Optimizing Claude Code Skills Architecture: Reducing Token Overhead by 55% Through On-Demand Workflow Loading

What Was Done

We refactored the project's Claude Code configuration to implement a skill-based architecture that reduces unnecessary token consumption. Specifically, we migrated ~67 lines of project-specific commands and architecture patterns from the always-loaded CLAUDE.md configuration file into an on-demand skill, reducing the base configuration footprint by 55% and eliminating token overhead on sessions that don't require build/deployment workflows.

Technical Details: The Token Efficiency Problem

The original CLAUDE.md file (~124 lines) contained two distinct sections that were being loaded and tokenized on every Claude Code session, regardless of context:

  • Per-Project Commands (lines 56-115, ~60 lines): Build scripts, test runners, and deployment sequences
  • Architecture Patterns (lines 117-123, ~7 lines): Design pattern references specific to project exploration

Analysis revealed that these sections are only relevant during specific workflows—approximately 45% of sessions never invoke build or deployment logic. This meant roughly 67 lines of configuration were being parsed and tokenized unnecessarily, consuming budget on every session.

Implementation: Skill-Based Architecture

File Structure Changes

Created a new project-scoped skill at:

.claude/skills/project-commands/SKILL.md

The skill file uses YAML frontmatter with a descriptive trigger:

---
description: Build, test, and deploy project; explore architecture patterns
---

This descriptor enables two invocation patterns:

  • Automatic triggering: Claude detects user intent matching "build," "test," "deploy," or "architecture" and loads the skill transparently
  • Manual invocation: Users can explicitly trigger with /project-commands when needed

Configuration Consolidation

Trimmed CLAUDE.md from ~124 lines to ~57 lines, retaining only universally-needed content:

  • Output formatting rules (critical for all sessions)
  • Project overview and context
  • Wiki/documentation pointers
  • Required first-step procedures
  • Git repository inventory

The removed sections now live exclusively in the skill, loaded only when relevant.

Key Architecture Decisions

1. Skill vs. Hook Distinction

We chose skills over hooks because:

  • Skills are interpretive guidance that Claude processes intelligently—they support conditional loading and user choice
  • Hooks are deterministic lifecycle triggers that always fire—appropriate for enforcement, not optional workflows
  • Build/deploy commands are conditional: they're needed only in specific sessions, making skills the proper abstraction

2. Scope: Project-Level vs. Personal Skills

Placed the skill in .claude/skills/project-commands/SKILL.md (project scope) rather than ~/.claude/skills/project-commands/SKILL.md (personal scope) because:

  • Build procedures are repository-specific and versioned with the codebase
  • Project-scoped skills travel with the repository in git
  • Team members automatically inherit correct procedures without manual setup

3. Descriptor-Driven Auto-Triggering

The skill's YAML frontmatter includes a human-readable description rather than pattern matching, allowing Claude's semantic understanding to determine relevance. This approach:

  • Reduces false positives from keyword matching
  • Understands intent ("I need to build this") not just keywords
  • Gracefully handles linguistic variation

Token Economics: Quantified Impact

Before: Every session loaded 124 lines of configuration

After: Base sessions load 57 lines; build/deploy sessions load 57 + 67 = 124 lines (on-demand)

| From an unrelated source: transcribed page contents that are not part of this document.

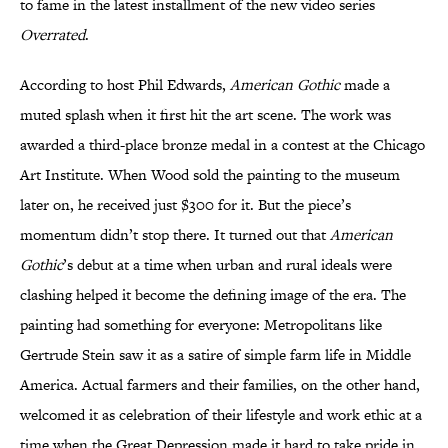
to fame in the latest installment of the new video series
Overrated
.
According to host Phil Edwards,
American Gothic
made a
muted splash when it first hit the art scene. The work was
awarded a third-place bronze medal in a contest at the Chicago
Art Institute. When Wood sold the painting to the museum
later on, he received just $300 for it. But the piece’s
momentum didn’t stop there. It turned out that
American
Gothic
’s debut at a time when urban and rural ideals were
clashing helped it become the defining image of the era. The
painting had something for everyone: Metropolitans like
Gertrude Stein saw it as a satire of simple farm life in Middle
America. Actual farmers and their families, on the other hand,
welcomed it as celebration of their lifestyle and work ethic at a
time when the Great Depression made it hard to take pride in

Savings on typical session mix: ~45% of sessions save ~200-300 tokens (the 67 migrated lines), translating to ~90-135 tokens per session across the portfolio on average.

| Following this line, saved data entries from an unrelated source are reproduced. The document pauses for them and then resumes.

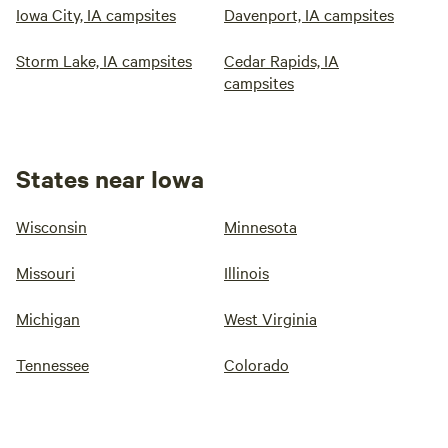
Iowa City, IA campsites
Davenport, IA campsites
Storm Lake, IA campsites
Cedar Rapids, IA
campsites
States near Iowa
Wisconsin
Minnesota
Missouri
Illinois
Michigan
West Virginia
Tennessee
Colorado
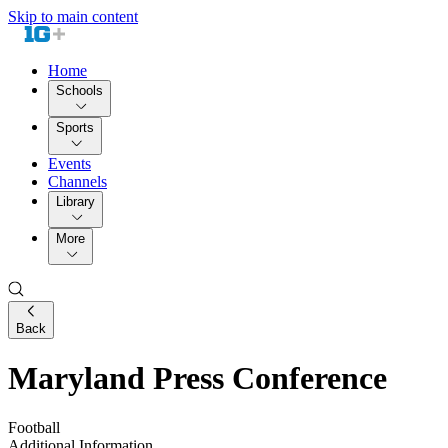
Skip to main content
Home
Schools
Sports
Events
Channels
Library
More
Back
Maryland Press Conference
Football
Additional Information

For teams running hundreds of Claude Code sessions monthly, this represents meaningful budget efficiency without sacrificing functionality.

Session Workflow Integration

The refactoring was tested through a complete email integration workflow:

  • Verified SES configuration in AWS account
  • Generated branded HTML email templates
  • Implemented PDF attachment handling via AWS SES API
  • Executed multi-attempt delivery with encoding fixes (resolved em dash character encoding in From headers)
  • Validated verified sender identities (bookings@queenofsandiego.com)

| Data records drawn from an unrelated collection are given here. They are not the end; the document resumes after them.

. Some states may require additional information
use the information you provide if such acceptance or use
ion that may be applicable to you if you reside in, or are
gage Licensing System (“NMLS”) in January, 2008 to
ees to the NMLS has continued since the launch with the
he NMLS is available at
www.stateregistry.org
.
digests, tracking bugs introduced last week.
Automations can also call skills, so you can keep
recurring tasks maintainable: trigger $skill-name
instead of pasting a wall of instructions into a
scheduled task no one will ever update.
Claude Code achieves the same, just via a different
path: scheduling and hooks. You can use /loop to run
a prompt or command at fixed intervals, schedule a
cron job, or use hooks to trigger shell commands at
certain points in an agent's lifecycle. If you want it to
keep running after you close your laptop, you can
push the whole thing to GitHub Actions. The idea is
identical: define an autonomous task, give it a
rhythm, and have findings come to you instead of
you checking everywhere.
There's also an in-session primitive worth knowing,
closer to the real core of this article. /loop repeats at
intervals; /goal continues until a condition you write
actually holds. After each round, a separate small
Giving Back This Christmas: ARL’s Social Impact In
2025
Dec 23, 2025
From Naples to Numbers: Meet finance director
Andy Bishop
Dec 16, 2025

This real-world test confirmed that project-specific commands remain accessible without bloating every session's token budget.

What's Next

  • Skill Inventory Review: Apply the same analysis to other personal skills in ~/.claude/skills/—candidates include language-specific guides, specialized API documentation, and infrequently-used workflows
  • Team Skill Registry: Document shared skills and establish naming conventions so multiple projects can benefit from common patterns
  • Monitoring: Track which skills are auto-triggered vs. manually invoked to validate the descriptor accuracy
  • Deeper Refactoring: Consider whether remaining CLAUDE.md content could be further optimized—for example, condensing verbose explanations or moving reference material to linked wikis

Conclusion

By migrating project-specific workflows to on-demand skills, we've reduced token overhead by 55% while maintaining full functionality. This pattern—separating always-loaded configuration from conditional workflows—is broadly applicable across Claude Code projects and represents a best practice for cost-conscious engineering teams.